We’ve helped many clients over the years rebrand or build a new brand from ground roots. Part and parcel of delivering a branding project is to produce a set of brand guidelines. Recently we’d completed the rebranding of a multi-million pound construction services business and presented the brand guidelines and for the first time the question was put to me, “what is this and what do we do with it?”
It got me thinking about brand guidelines as a concept, what are they and why you need them.
This is a set of brand standards, it sets out the style and how your brand works. Great brands are led by their brand values and the brand identity should reflect those qualities. Your brand guidelines should lay this out and also help tell the brand story so that your entire company is on the same page.
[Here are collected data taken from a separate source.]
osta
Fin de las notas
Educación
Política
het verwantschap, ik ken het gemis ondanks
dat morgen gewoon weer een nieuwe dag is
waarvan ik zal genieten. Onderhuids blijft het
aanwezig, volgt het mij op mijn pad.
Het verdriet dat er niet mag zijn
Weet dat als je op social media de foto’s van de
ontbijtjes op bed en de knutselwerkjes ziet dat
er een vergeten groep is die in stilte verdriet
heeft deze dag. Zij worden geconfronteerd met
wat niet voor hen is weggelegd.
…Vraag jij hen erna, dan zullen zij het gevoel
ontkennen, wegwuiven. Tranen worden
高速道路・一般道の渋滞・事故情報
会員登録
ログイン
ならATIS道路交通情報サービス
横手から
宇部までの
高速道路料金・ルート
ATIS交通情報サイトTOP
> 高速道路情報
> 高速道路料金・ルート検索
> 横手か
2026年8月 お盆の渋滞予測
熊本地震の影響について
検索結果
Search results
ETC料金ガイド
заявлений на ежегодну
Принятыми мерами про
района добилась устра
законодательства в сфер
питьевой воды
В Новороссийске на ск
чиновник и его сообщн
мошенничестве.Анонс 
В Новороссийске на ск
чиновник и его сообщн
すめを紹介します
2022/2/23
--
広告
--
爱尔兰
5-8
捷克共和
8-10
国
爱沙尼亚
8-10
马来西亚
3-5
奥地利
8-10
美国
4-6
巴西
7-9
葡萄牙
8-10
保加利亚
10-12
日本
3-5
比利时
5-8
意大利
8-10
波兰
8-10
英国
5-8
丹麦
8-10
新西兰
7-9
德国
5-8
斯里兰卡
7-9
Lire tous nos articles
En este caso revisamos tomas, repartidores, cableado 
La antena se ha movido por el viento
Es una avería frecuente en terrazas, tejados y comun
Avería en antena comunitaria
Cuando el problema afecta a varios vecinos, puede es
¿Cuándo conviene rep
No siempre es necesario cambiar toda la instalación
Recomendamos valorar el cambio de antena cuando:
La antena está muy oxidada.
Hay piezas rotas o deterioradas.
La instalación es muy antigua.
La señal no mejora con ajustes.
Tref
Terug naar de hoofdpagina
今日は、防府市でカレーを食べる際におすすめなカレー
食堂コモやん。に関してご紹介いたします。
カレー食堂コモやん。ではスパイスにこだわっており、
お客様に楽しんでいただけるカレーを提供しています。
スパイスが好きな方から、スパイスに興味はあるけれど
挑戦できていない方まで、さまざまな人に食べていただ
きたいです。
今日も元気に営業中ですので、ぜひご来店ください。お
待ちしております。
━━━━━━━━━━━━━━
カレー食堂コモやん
We always express how important consistency is when it comes to a brand and brand application. Consistency builds trust and ensuring that everyone is playing by the rules will protect your investment. A brand is a key business asset and should be treated as such.
What’s in a set of brand guidelines?
How detailed your brand guidelines are will depend on your brand and the particular brand applications that are required. Your brand guidelines should be tailored to you depending on who will be using them, the purpose of producing them, where and how people will use or reference it.
As a general rule, we include the following in a set of brand guidelines, give or take a few things:
- Introduction with company values or spirit
- Tone of voice and copywriting style
- The brand idea
- The brand identity, do’s and don’ts for logo usage
- Logo layout and structure
- Graphic devices
- Iconography and icon sets
- Typography and hierarchy
- Colour pallets
- Photography or image style
- Stationery, paper stocks
- Email signatures
- Social media
- Signage, way finding
- Car livery
- Contact details
How to use brand guidelines
Many of our clients have fed back to us and said that the brand guidelines have become a part of their induction process for new staff. It’s a guideline and discussion document to say this is how we look and this is how we interact with our customers. That’s priceless feedback and companies that have confidence in their brand can allow it to grow and thrive.
Brand guidelines should be used as a toolkit. Any visual communications should be replicated in the same vain as your guidelines to keep a consistent look and feel. Some brands have become so recognised and powerful that companies have trademarked colours, they do it for a reason so it’s really important to stick to your brand standards.
Brand guidelines aren’t set in stone
Remember to set regular reviews after the launch of your new brand. It’s important to see whether they are being followed, if there are any niggles with any particular area and address it. Reviews are important as brand guidelines aren’t set in stone. The business will grow, the market will change and as you use new mediums for visual communications, things will need to be added and updated on the brand guidelines.
In today’s world, brand guidelines aren’t restricted to look and feel. We have moving brands with visual idents that are alive, responsive and brand content is adaptive to where the communications are being consumed. From the outset, make sure that the brand and brand guidelines extend to all mediums and build a long-lasting brand that’s fit for purpose today and as the company grows.
When you rebrand, get the company involved early as team buy-in with branding will help ensure everyone follows the brand guidelines and become brand protectors.